Of course, there was also the Ed Sullivan Show, which came on Sunday evenings. I particularly remember being glued to the television set on the night of February 9, 1964 – along with an estimated 70 million other people – waiting for the Beatles to make their first appearance. My life changed forever that evening.
Over the years there have been a few pretty good westerns on TV, but none ever stood up to the knight without armour in a savage land. I’m not sure if any of the shows from back then would stand up to today’s standards, especially when it comes to the sets and scripts. They were pretty simple and cardboardy back then. There have also been a lot of fishing and outdoor shows on television over the years.
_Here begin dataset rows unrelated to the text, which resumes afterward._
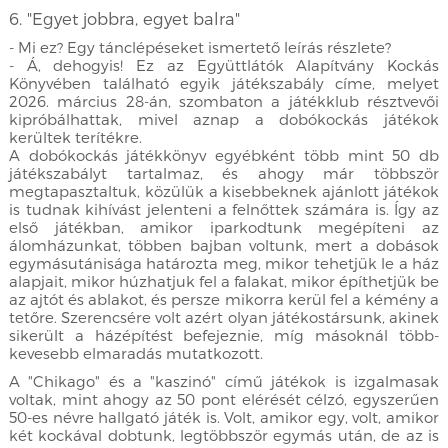
6. "Egyet jobbra, egyet balra"
- Mi ez? Egy tánclépéseket ismertető leírás részlete?
- Á, dehogyis! Ez az Együttlátók Alapítvány Kockás
Könyvében található egyik játékszabály címe, melyet
2026. március 28-án, szombaton a játékklub résztvevői
kipróbálhattak, mivel aznap a dobókockás játékok
kerültek terítékre.
A dobókockás játékkönyv egyébként több mint 50 db
játékszabályt tartalmaz, és ahogy már többször
megtapasztaltuk, közülük a kisebbeknek ajánlott játékok
is tudnak kihívást jelenteni a felnőttek számára is. Így az
első játékban, amikor iparkodtunk megépíteni az
álomházunkat, többen bajban voltunk, mert a dobások
egymásutánisága határozta meg, mikor tehetjük le a ház
alapjait, mikor húzhatjuk fel a falakat, mikor építhetjük be
az ajtót és ablakot, és persze mikorra kerül fel a kémény a
tetőre. Szerencsére volt azért olyan játékostársunk, akinek
sikerült a házépítést befejeznie, míg másoknál több-
kevesebb elmaradás mutatkozott.
A "Chikago" és a "kaszinó" című játékok is izgalmasak
voltak, mint ahogy az 50 pont elérését célzó, egyszerűen
50-es névre hallgató játék is. Volt, amikor egy, volt, amikor
két kockával dobtunk, legtöbbször egymás után, de az is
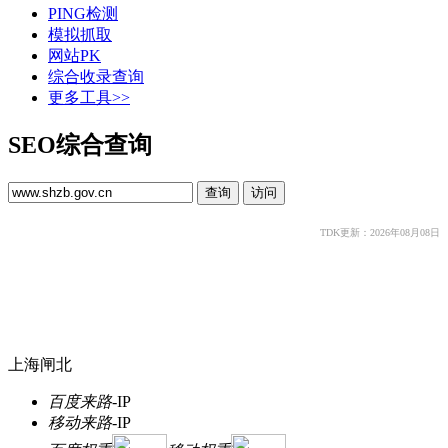
PING检测
模拟抓取
网站PK
综合收录查询
更多工具>>
SEO综合查询
TDK更新：2026年08月08日
上海闸北
百度来路
-
IP
移动来路
-
IP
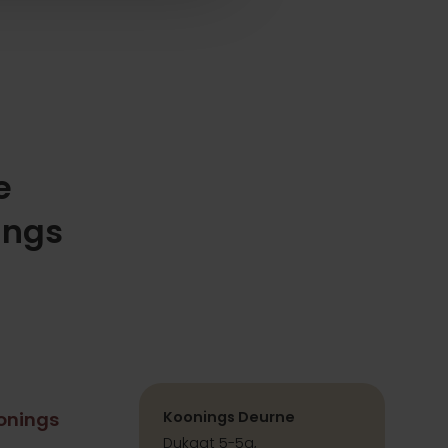
e
ings
onings
Koonings Deurne
Dukaat 5-5a,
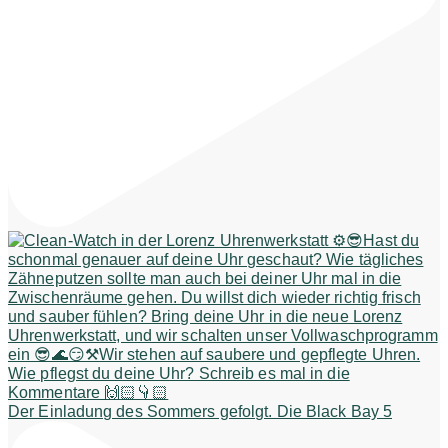
Der Einladung des Sommers gefolgt. Die Black Bay 5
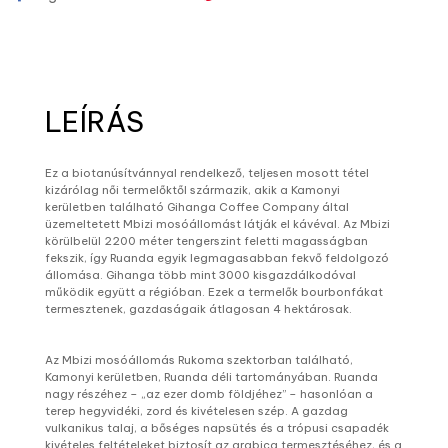
LEÍRÁS
Ez a biotanúsítvánnyal rendelkező, teljesen mosott tétel
kizárólag női termelőktől származik, akik a Kamonyi
kerületben található Gihanga Coffee Company által
üzemeltetett Mbizi mosóállomást látják el kávéval. Az Mbizi
körülbelül 2200 méter tengerszint feletti magasságban
fekszik, így Ruanda egyik legmagasabban fekvő feldolgozó
állomása. Gihanga több mint 3000 kisgazdálkodóval
működik együtt a régióban. Ezek a termelők bourbonfákat
termesztenek, gazdaságaik átlagosan 4 hektárosak.
Az Mbizi mosóállomás Rukoma szektorban található,
Kamonyi kerületben, Ruanda déli tartományában. Ruanda
nagy részéhez – „az ezer domb földjéhez” – hasonlóan a
terep hegyvidéki, zord és kivételesen szép. A gazdag
vulkanikus talaj, a bőséges napsütés és a trópusi csapadék
kivételes feltételeket biztosít az arabica termesztéséhez, és a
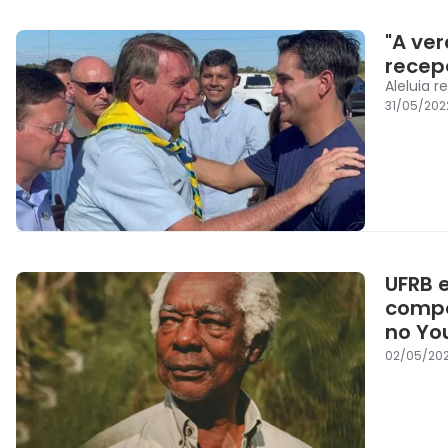
"A ver
recep
Aleluia 
31/05/202
UFRB 
compo
no Yo
02/05/202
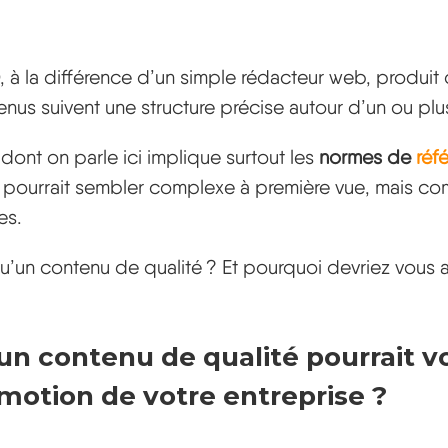
 à la différence d’un simple rédacteur web, produit
enus suivent une structure précise autour d’un ou plu
é dont on parle ici implique surtout les
normes de
réf
pourrait sembler complexe à première vue, mais co
es.
u’un contenu de qualité ? Et pourquoi devriez vous 
 contenu de qualité pourrait vo
omotion de votre entreprise ?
Almost all of the them have been produced in the U.S. and fall into the what I would call the “good ol’ boy” category. Most of them are hosted by guys with names like Lefty Crawdad or Marlin Jones.
It’s an endless parade of guys catching one bass after another – guys who insist on kissing fish on the mouth and laughing like – well, they sort of remind me of the movie Deliverance. There is even a cable channel now solely devoted to fishing shows. If they aren’t hosted by guys with outfits that make them look like racing car drivers, they are hosted by women who are constantly squealing throughout the entire show. Yes, I admit I’ve watched them – once.
Having said all this, there are a couple of fishing shows I don’t mind. They’re on the Cottage Network. They are both hosted by the same person, a fellow from Quebec by the name of Cyril Chauquet. One is called The Fishing Adventurer and the other is Wild Catch. It’s sort of hard to tell but, to me, it appears to be the same show with two different names. Be that as it may, it/they are pretty good shows. He travels all over the world fishing for all sorts of exotic fish. (Some of the best shows were filmed right here in Canada.) What I particularly enjoy is all the background and travel information that he adds to the show.
Instead of going out with big fancy charters, he usually goes out with locals in their pangas. Half the time it seems their outboard motors die or he loses ‘the big one’ just before he gets it to the boat. Either way, he’s a pretty likeable sort of guy and it/they are pretty down-to-earth fishing shows.
I don’t mind watching the occasional fishing show, although I must say I’d rather be out fishing in real life. When it comes right down to it, we’ve got some of the best fishing on the planet right here in the Interior. A lot of those guys who have fishing shows want to come here to fish for rainbow trout in our lakes, and salmon and steelhead in our world-class rivers.
Maybe one of these days, Cyril Chauquet will phone up and say he wants to go out fishing with me in my 12-foot aluminum car topper or, better yet, maybe he’ll say he wants me go come along with him when he is going to fish for rooster fish in Le Pas, Mexico, or tuna off the coast of Nova Scotia or the Azores. I’ll make sure my cell phone charged and somewhere in with my tackle box just in case.